Media criticism has been the bread and butter of the blogosphere from its opening days, especially for conservatives who pushed back against the liberal bias of the mainstream media. The scope of those efforts have run the gamut from fact-checking news pieces to exposing biases of top-ranking executives, such as Eason Jordan at CNN. Media Matters for America was formed as a left-wing analog to the more grassroots efforts in the conservative blogosphere to push back against the pushback and to focus criticism on conservative news and opinion outlets, including Hot Air on more than one occasion.
All of this is perfectly fair game. Media critique is a game anyone can play, and it’s hard to argue that this kind of accountability is somehow bad for business. But is it legitimate to declare that these efforts will consist of “sabotage” and “guerilla warfare”?
The liberal group Media Matters has quietly transformed itself in preparation for what its founder, David Brock, described in an interview as an all-out campaign of “guerrilla warfare and sabotage” aimed at the Fox News Channel.
The group, launched as a more traditional media critic, has all but abandoned its monitoring of newspapers and other television networks and is narrowing its focus to Fox and a handful of conservative websites, which its leaders view as a political organizations and the “nerve center” of the conservative movement. The shift reflects the centrality of the cable channel to the contemporary conservative movement, as well as the loathing it inspires among liberals — not least among the donors who fund Media Matters’ staff of about 90, who are arrayed in neat rows in a giant war room above Massachusetts Avenue.
“The strategy that we had had toward Fox was basically a strategy of containment,” said Brock, Media Matters’ chairman and founder and a former conservative journalist, adding that the group’s main aim had been to challenge the factual claims of the channel and to attempt to prevent them from reaching the mainstream media.
The new strategy, he said, is a “war on Fox.”
This isn’t unique language in the grassroots media-criticism industry. A few individual bloggers have expressed a desire to destroy certain media outlets through criticism, and it’s certainly not unusual for conservatives to cheer the misfortunes of the New York Times, for instance. However, the scale of MMFA and its reported $10 million budget put those boasts in a different and somewhat more credible light.
In the Green Room, Jazz Shaw argues that watching the watchers isn’t a bad thing at all, with Fox or any other media outlet:
Yes, I recognize the knee-jerk response to say that NPR and PBS both receive taxpayer dollars and should be held to a higher standard of transparency. But they do operate as media entities, not government agencies. Further, the media – especially the portion of it covering politics and government – are pretty much a de facto fourth branch of the government anyway. That description was enshrined by the founders right in the first amendment. Doesn’t the public have a right to know what’s going on with the people who provide the news, even if it’s a private corporation?

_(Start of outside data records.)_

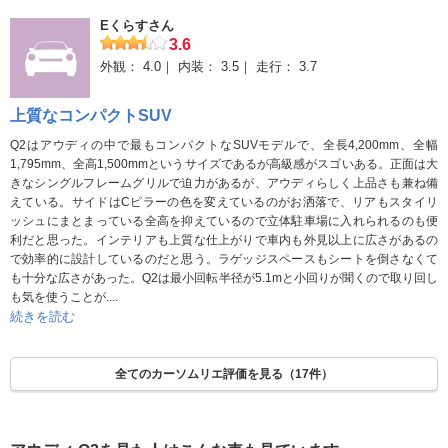
Eくらすさん
3.6
外観：
4.0
内装：
3.5
走行：
3.7
上質なコンパクトSUV
Q2はアウディの中で最もコンパクトなSUVモデルで、全長4,200mm、全幅
1,795mm、全高1,500mmというサイズであるが高級感がスゴいある。正面は大
きなシングルフレームグリルで迫力があるが、アウディらしく上品さも兼ね備
えている。サイドはCピラーの色を変えているのがお洒落で、リアもスタイリ
ッシュにまとまっている全高を抑えているので立体駐車場に入れられるのも便
利だと思った。インテリアも上質な仕上がりで車内も外見以上に広さがあるの
で効率的に設計しているのだと思う。ラゲッジスペースもシートを倒さなくて
も十分な広さがあった。Q2は最小回転半径が5.1mと小回りが聞くので取り回し
も気を使うことが....
続きを読む
全てのカーソムリエ評価を見る（17件）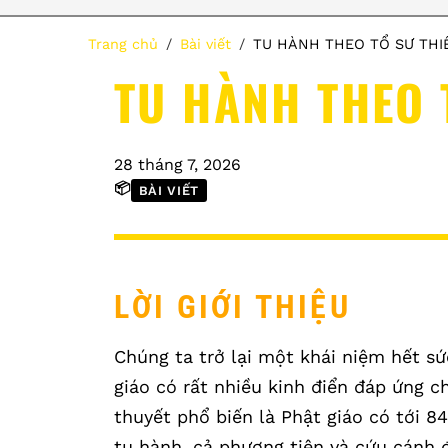
Trang chủ
Bài viết
TU HÀNH THEO TỔ SƯ THIỀ
TU HÀNH THEO T
28 tháng 7, 2026
📦
BÀI VIẾT
LỜI GIỚI THIỆU
Chúng ta trở lại một khái niệm hết sứ
giáo có rất nhiều kinh điển đáp ứng c
thuyết phổ biến là Phật giáo có tới 
tu hành, cả phương tiện và cứu cánh 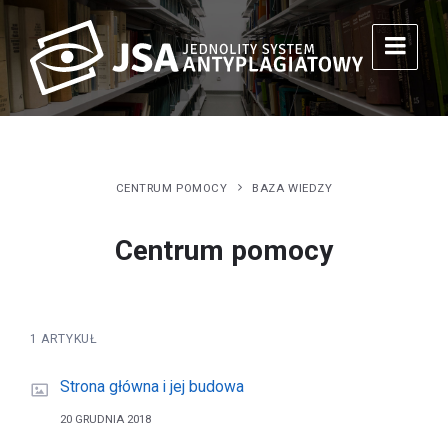
CENTRUM POMOCY
BAZA WIEDZY
Centrum pomocy
1 ARTYKUŁ
Strona główna i jej budowa
20 GRUDNIA 2018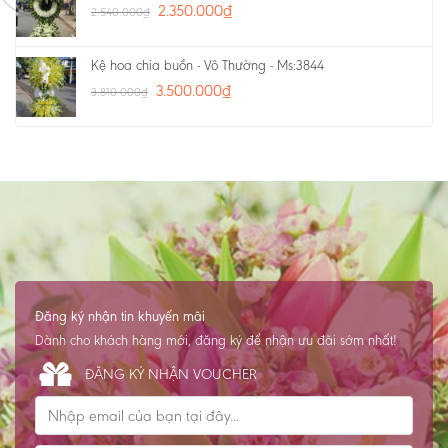
2.350.000
₫
2.540.000
₫
Kệ hoa chia buồn - Vô Thường - Ms:3844
3.500.000
₫
3.810.000
₫
Đăng ký nhận tin khuyến mãi
Dành cho khách hàng mới, đăng ký để nhận ưu đãi sớm nhất!
ĐĂNG KÝ NHẬN VOUCHER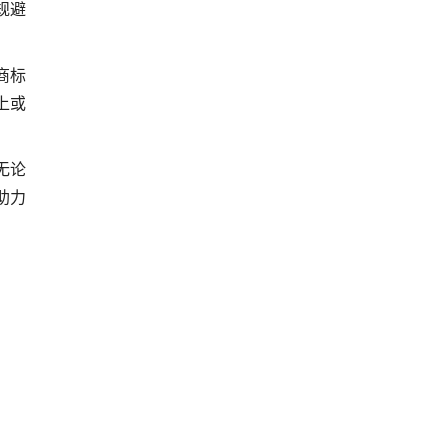
规避
商标
上或
无论
助力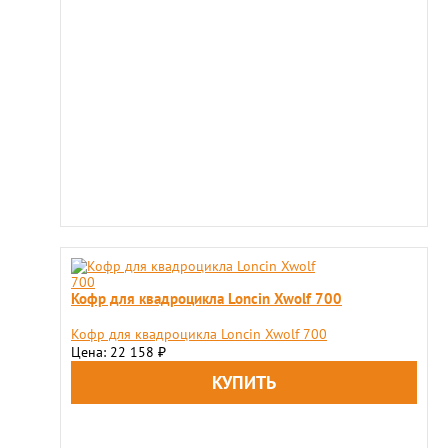
Кофр для квадроцикла Loncin Xwolf 700
Кофр для квадроцикла Loncin Xwolf 700
Цена: 22 158
₽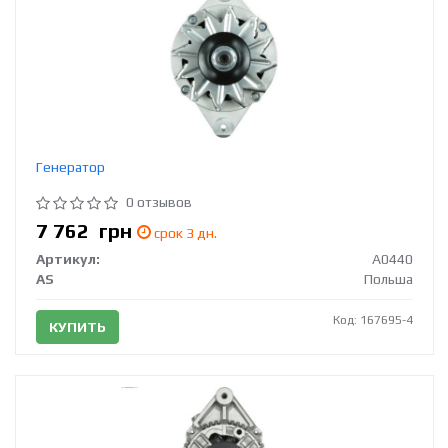
Генератор
0 отзывов
7 762
грн
срок 3 дн.
Артикул:
A0440
AS
Польша
Код: 167695-4
КУПИТЬ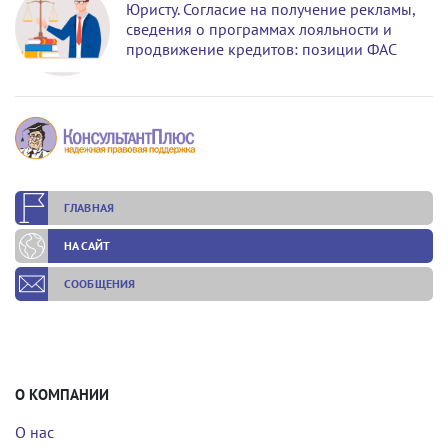
Юристу. Согласие на получение рекламы,
сведения о программах лояльности и
продвижение кредитов: позиции ФАС
ГЛАВНАЯ
НА САЙТ
СООБЩЕНИЯ
О КОМПАНИИ
О нас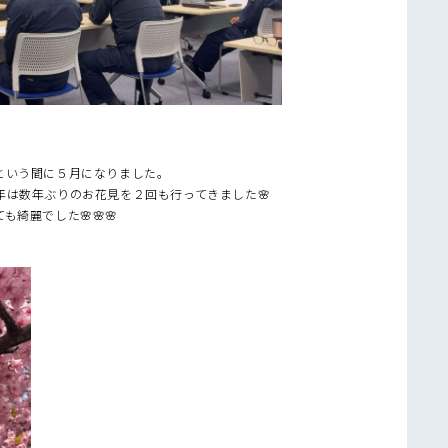
という間に５月になりました。
は数年ぶりのお花見を２回も行ってきました🌸
綺麗でした🌸🌸🌸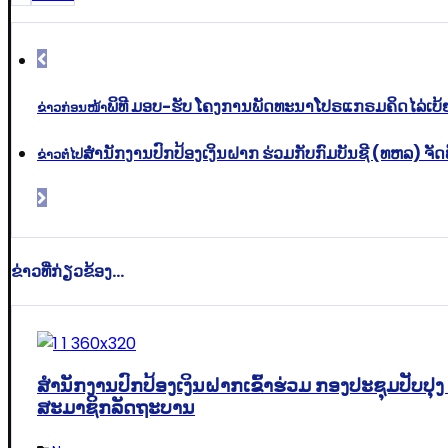
ພິທີ ມອບ-ຮັບ ໂຄງການພັດທະນາໂປຣແກຣມຄິດໄລ່ເບ້ຍ
ຂ່າວກ່ອນໜ້າ
ສໍານັກງານປົກປ້ອງເງິນຝາກ ຮ່ວມກັບກົມບັນຊີ (ທຫລ) 
ຂ່າວຕໍ່ໄປ
ຂ່າວທີ່ກ່ຽວຂ້ອງ...
ສໍານັກງານປົກປ້ອງເງິນຝາກເຂົ້າຮ່ວມ ກອງປະຊຸມປັ
ສະມາຊິກລັດຖະບານ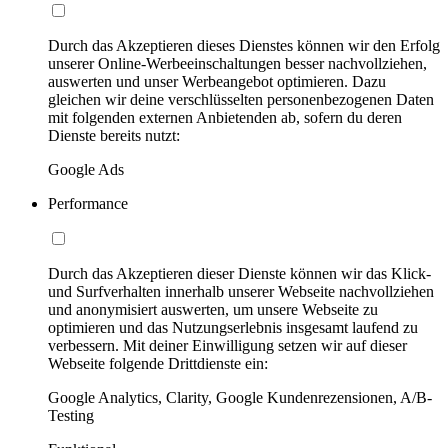
Durch das Akzeptieren dieses Dienstes können wir den Erfolg
unserer Online-Werbeeinschaltungen besser nachvollziehen,
auswerten und unser Werbeangebot optimieren. Dazu
gleichen wir deine verschlüsselten personenbezogenen Daten
mit folgenden externen Anbietenden ab, sofern du deren
Dienste bereits nutzt:
Google Ads
Performance
Durch das Akzeptieren dieser Dienste können wir das Klick-
und Surfverhalten innerhalb unserer Webseite nachvollziehen
und anonymisiert auswerten, um unsere Webseite zu
optimieren und das Nutzungserlebnis insgesamt laufend zu
verbessern. Mit deiner Einwilligung setzen wir auf dieser
Webseite folgende Drittdienste ein:
Google Analytics, Clarity, Google Kundenrezensionen, A/B-
Testing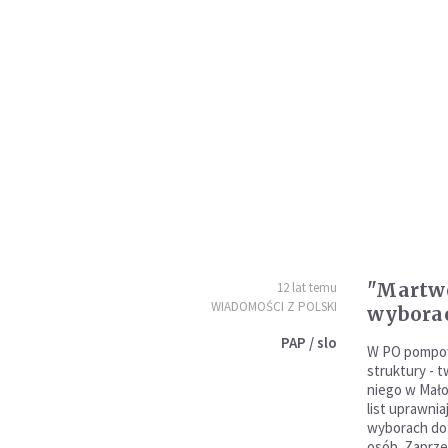
"Martwe
12 lat temu
WIADOMOŚCI Z POLSKI
wyborac
PAP / slo
W PO pompowa
struktury - 
niego w Mało
list uprawni
wyborach do 
osób. Zaprze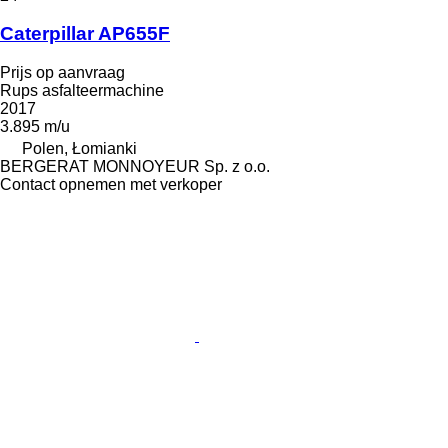
Caterpillar AP655F
Prijs op aanvraag
Rups asfalteermachine
2017
3.895 m/u
Polen, Łomianki
BERGERAT MONNOYEUR Sp. z o.o.
Contact opnemen met verkoper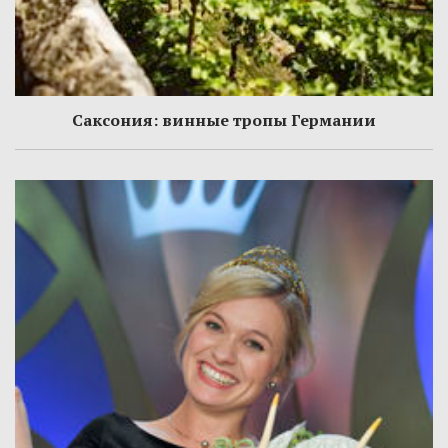
Саксония: винные тропы Германии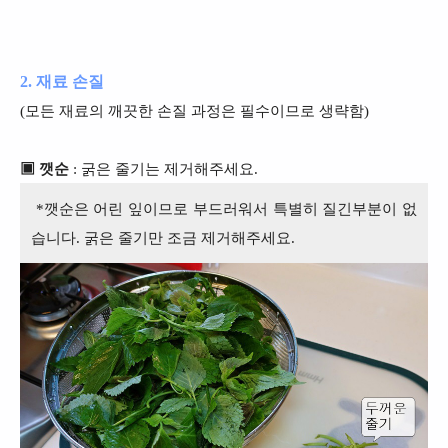
2. 재료 손질
(모든 재료의 깨끗한 손질 과정은 필수이므로 생략함)
▣ 깻순
: 굵은 줄기는 제거해주세요.
*깻순은 어린 잎이므로 부드러워서 특별히 질긴부분이 없
습니다. 굵은 줄기만 조금 제거해주세요.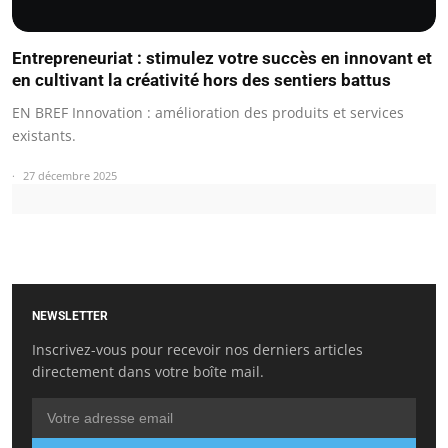
Entrepreneuriat : stimulez votre succès en innovant et
en cultivant la créativité hors des sentiers battus
EN BREF Innovation : amélioration des produits et services
existants.
27 décembre 2025
NEWSLETTER
Inscrivez-vous pour recevoir nos derniers articles
directement dans votre boîte mail.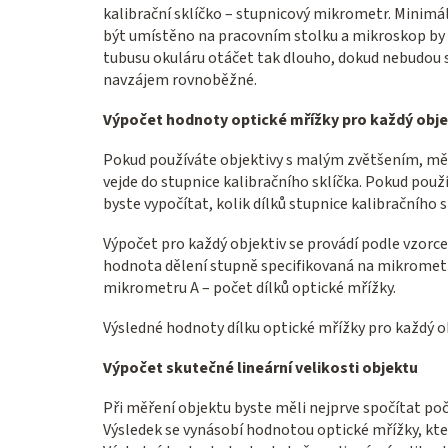
kalibrační sklíčko – stupnicový mikrometr. Minimál
být umístěno na pracovním stolku a mikroskop by 
tubusu okuláru otáčet tak dlouho, dokud nebudou s
navzájem rovnoběžné.
Výpočet hodnoty optické mřížky pro každý obje
Pokud používáte objektivy s malým zvětšením, měli
vejde do stupnice kalibračního sklíčka. Pokud použ
byste vypočítat, kolik dílků stupnice kalibračního s
Výpočet pro každý objektiv se provádí podle vzorce:
hodnota dělení stupně specifikovaná na mikrometr
mikrometru A – počet dílků optické mřížky.
Výsledné hodnoty dílku optické mřížky pro každý o
Výpočet skutečné lineární velikosti objektu
Při měření objektu byste měli nejprve spočítat poč
Výsledek se vynásobí hodnotou optické mřížky, kter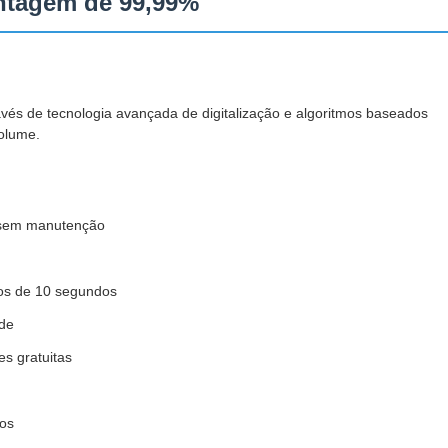
ontagem de 99,99%
és de tecnologia avançada de digitalização e algoritmos baseados
olume.
o sem manutenção
os de 10 segundos
ade
s gratuitas
los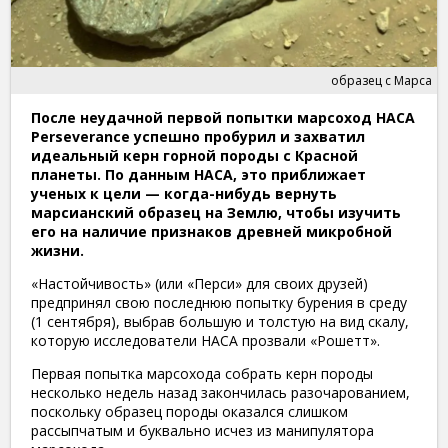
образец с Марса
После неудачной первой попытки марсоход НАСА
Perseverance успешно пробурил и захватил
идеальный керн горной породы с Красной
планеты. По данным НАСА, это приближает
ученых к цели — когда-нибудь вернуть
марсианский образец на Землю, чтобы изучить
его на наличие признаков древней микробной
жизни.
«Настойчивость» (или «Перси» для своих друзей)
предпринял свою последнюю попытку бурения в среду
(1 сентября), выбрав большую и толстую на вид скалу,
которую исследователи НАСА прозвали «Рошетт».
Первая попытка марсохода собрать керн породы
несколько недель назад закончилась разочарованием,
поскольку образец породы оказался слишком
рассыпчатым и буквально исчез из манипулятора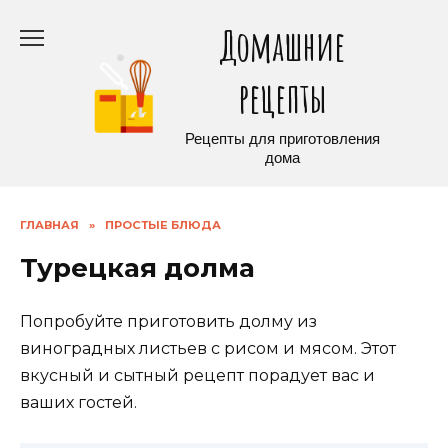
Перейти
Домашние
к
содержанию
рецепты
Рецепты для приготовления
дома
ГЛАВНАЯ
»
ПРОСТЫЕ БЛЮДА
Турецкая долма
Попробуйте приготовить долму из
виноградных листьев с рисом и мясом. Этот
вкусный и сытный рецепт порадует вас и
ваших гостей.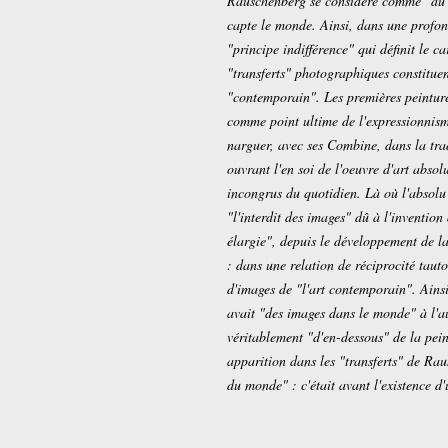
Rauschenberg se considère comme "du pa
capte le monde. Ainsi, dans une profon
"principe indifférence" qui définit le 
"transferts" photographiques constituen
"contemporain". Les premières peinture
comme point ultime de l'expressionnism
narguer, avec ses Combine, dans la trad
ouvrant l'en soi de l'oeuvre d'art absol
incongrus du quotidien. Là où l'absolu 
"l'interdit des images" dû à l'inventio
élargie", depuis le développement de la
: dans une relation de réciprocité taut
d'images de "l'art contemporain". Ains
avait "des images dans le monde" à l'a
véritablement "d'en-dessous" de la pein
apparition dans les "transferts" de Ra
du monde" : c'était avant l'existence d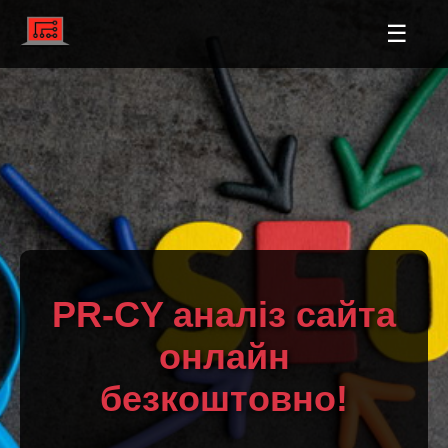
☰
PR-CY аналіз сайта
онлайн
безкоштовно!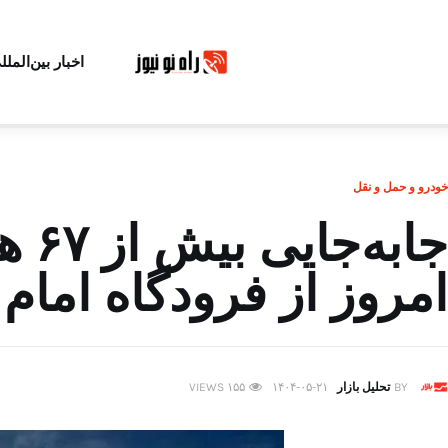
اخبار بین‌الملل
خودرو و حمل و نقل
جابه
امروز از فرودگاه امام
BY
تحلیل بازار
۱۴۰۴-۰۵-۲۱
۱۵۵
VIEWS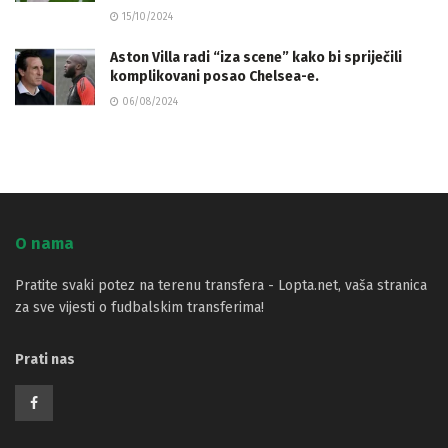
15/10/2024
Aston Villa radi “iza scene” kako bi spriječili
komplikovani posao Chelsea-e.
06/08/2024
O nama
Pratite svaki potez na terenu transfera - Lopta.net, vaša stranica
za sve vijesti o fudbalskim transferima!
Prati nas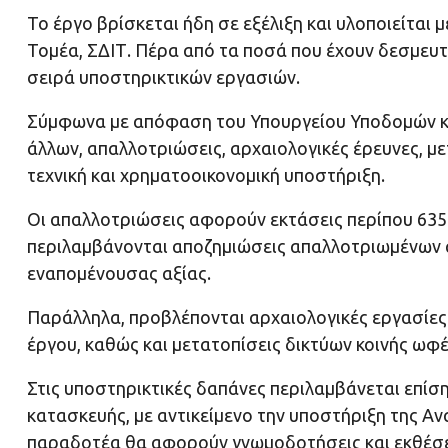
Το έργο βρίσκεται ήδη σε εξέλιξη και υλοποιείται 
Τομέα, ΣΔΙΤ. Πέρα από τα ποσά που έχουν δεσμευτε
σειρά υποστηρικτικών εργασιών.
Σύμφωνα με απόφαση του Υπουργείου Υποδομών κα
άλλων, απαλλοτριώσεις, αρχαιολογικές έρευνες, με
τεχνική και χρηματοοικονομική υποστήριξη.
Οι απαλλοτριώσεις αφορούν εκτάσεις περίπου 635
περιλαμβάνονται αποζημιώσεις απαλλοτριωμένων α
εναπομένουσας αξίας.
Παράλληλα, προβλέπονται αρχαιολογικές εργασίες κ
έργου, καθώς και μετατοπίσεις δικτύων κοινής ωφέ
Στις υποστηρικτικές δαπάνες περιλαμβάνεται επί
κατασκευής, με αντικείμενο την υποστήριξη της Α
παραδοτέα θα αφορούν γνωμοδοτήσεις και εκθέσεις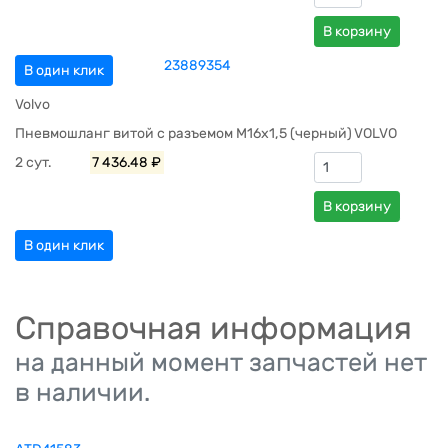
В корзину
23889354
В один клик
Volvo
Пневмошланг витой с разъемом M16x1,5 (черный) VOLVO
2 сут.
7 436.48 ₽
В корзину
В один клик
Справочная информация
на данный момент запчастей нет
в наличии.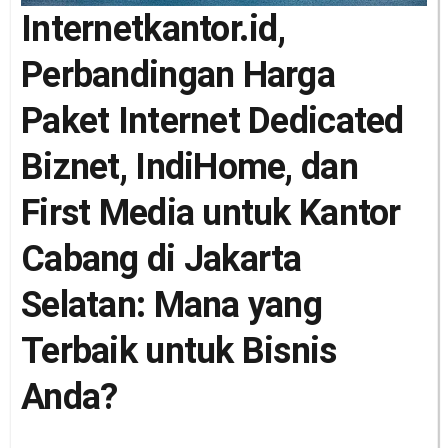
Internetkantor.id,
Perbandingan Harga
Paket Internet Dedicated
Biznet, IndiHome, dan
First Media untuk Kantor
Cabang di Jakarta
Selatan: Mana yang
Terbaik untuk Bisnis
Anda?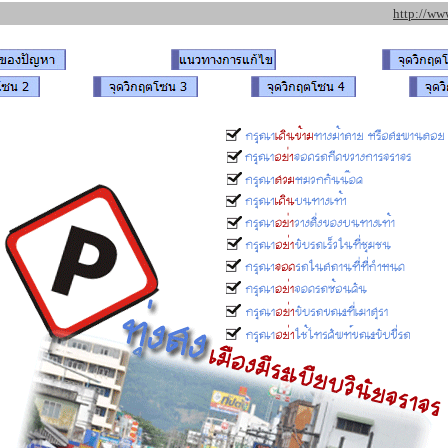
http://ww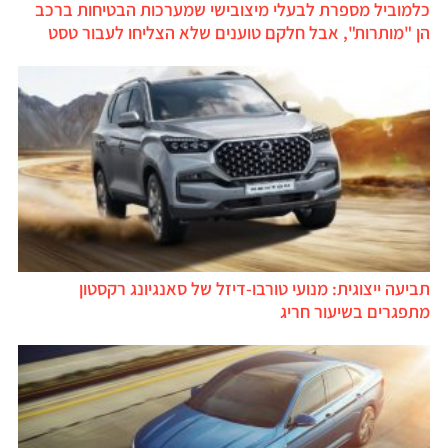
כלמוביל מספרת לבעלי מיצובישי שמערכות הבטיחות ברכב
הן "מותרות", אבל חלקם טוענים שלא הצליחו לעבור טסט
תביעה ייצוגית: מנועי טורבו-דיזל של סאנגיונג רקסטון
מתפגרים בשיעור חריג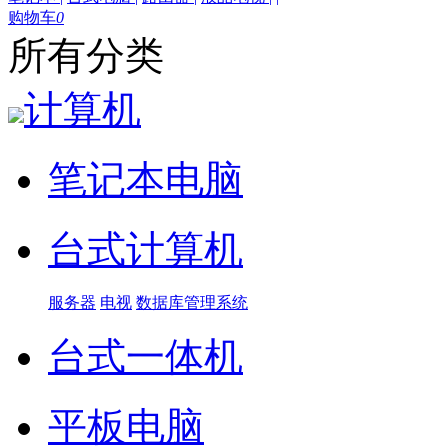
购物车
0
所有分类
计算机
笔记本电脑
台式计算机
服务器
电视
数据库管理系统
台式一体机
平板电脑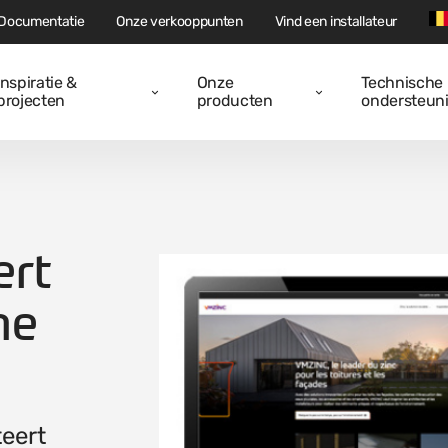
Documentatie
Onze verkooppunten
Vind een installateur
Inspiratie &
Onze
Technische
projecten
producten
ondersteun
ert
he
teert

For that matter, doesn’t any corporation which provides goods or services to the public deserve some level of scrutiny so consumers can shop wisely? If a production line manager at a baby food company had a history of arrests for poisoning food, wouldn’t you want to know that before you made a purchase?
And let’s remember that this is a completely private outfit (MMFA) doing the investigating, not the United States government, so arguments about unconstitutional prying eyes doesn’t really cut it here.
In the end, if you honestly believe that Fox news isn’t up to anything improper, then they have nothing to worry about. And if MMFA just starts making things up out of thin air to attack them, that should be easily proven and potentially even open up the “watchdogs” to court proceedings over slander, etc.
I mostly agree with Jazz here, except that MMFA isn’t just pledging to be a “watchdog.” They’re promising “sabotage,” which sounds less like investigative journalism and more like dirty tricks, aimed not at the reporting itself but at mid-level management at Fox. If that consists of the same kind of undercover videos produced by James O’Keefe at ACORN and NPR, that’s fair game; the media have used stings like those for decades. That’s hardly “sabotage,” though, which sounds like efforts at a completely different — and more base — level.
This may all be self-correcting anyway. The success of media criticism comes in large part from the credibility of the critic. When critics, whether a single person or a corporate entity, pledge that their mission is “sabotage,” they’ve essentially ceded that credibility from the start — and MMFA doesn’t exactly overflow with credibility as an independent watchdog now.
Update: Brandon Kiser argues that this should change MMFA’s tax status.